Saved data entries
#####

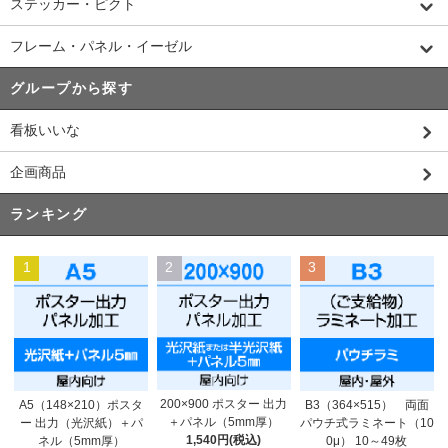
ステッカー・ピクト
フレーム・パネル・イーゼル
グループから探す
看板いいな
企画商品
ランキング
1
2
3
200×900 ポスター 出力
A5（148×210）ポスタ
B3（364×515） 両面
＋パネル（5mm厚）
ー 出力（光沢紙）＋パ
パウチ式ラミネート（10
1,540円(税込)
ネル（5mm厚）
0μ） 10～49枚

#####

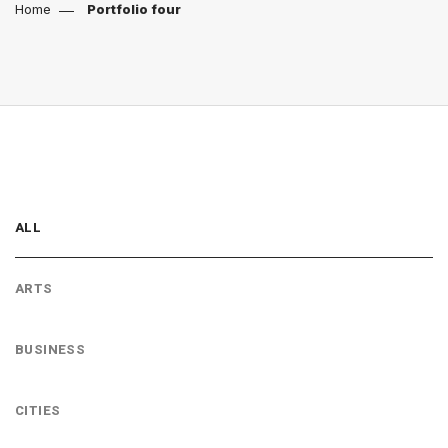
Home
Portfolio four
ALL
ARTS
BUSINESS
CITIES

#####

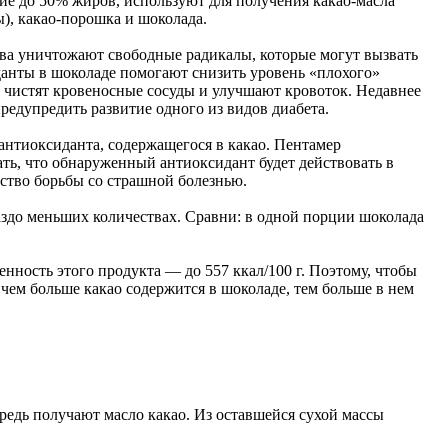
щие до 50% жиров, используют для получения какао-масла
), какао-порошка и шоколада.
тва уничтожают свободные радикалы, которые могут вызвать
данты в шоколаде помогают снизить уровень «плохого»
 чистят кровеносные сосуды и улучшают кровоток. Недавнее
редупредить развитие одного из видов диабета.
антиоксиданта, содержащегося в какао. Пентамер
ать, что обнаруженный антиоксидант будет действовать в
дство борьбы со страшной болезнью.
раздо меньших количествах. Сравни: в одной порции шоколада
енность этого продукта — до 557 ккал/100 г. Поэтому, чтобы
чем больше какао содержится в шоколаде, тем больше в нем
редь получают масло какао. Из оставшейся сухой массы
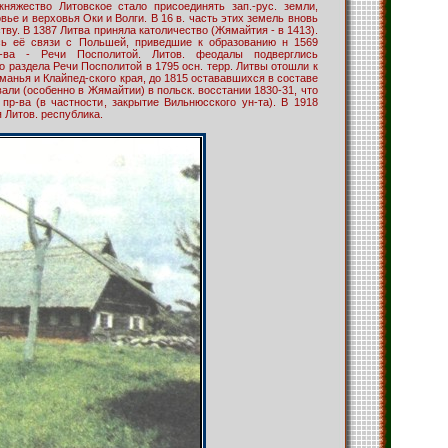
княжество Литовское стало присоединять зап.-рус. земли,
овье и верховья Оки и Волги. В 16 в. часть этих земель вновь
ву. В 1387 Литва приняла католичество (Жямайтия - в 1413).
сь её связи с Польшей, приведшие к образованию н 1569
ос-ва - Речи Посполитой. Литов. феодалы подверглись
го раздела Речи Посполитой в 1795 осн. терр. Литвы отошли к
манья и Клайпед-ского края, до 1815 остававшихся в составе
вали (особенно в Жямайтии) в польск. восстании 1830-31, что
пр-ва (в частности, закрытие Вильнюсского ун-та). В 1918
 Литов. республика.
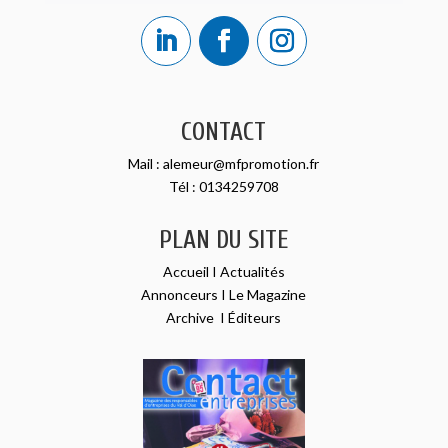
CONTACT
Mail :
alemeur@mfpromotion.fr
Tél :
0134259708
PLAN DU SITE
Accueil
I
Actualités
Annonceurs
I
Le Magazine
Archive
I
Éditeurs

#####

**Work item**
Look through the entries above, and wherever a line holds the word "какао", copy it.

**Solution to this exercise**
щие до 50% жиров, используют для получения какао-масла
), какао-порошка и шоколада.
антиоксиданта, содержащегося в какао. Пентамер
чем больше какао содержится в шоколаде, тем больше в нем
редь получают масло какао. Из оставшейся сухой массы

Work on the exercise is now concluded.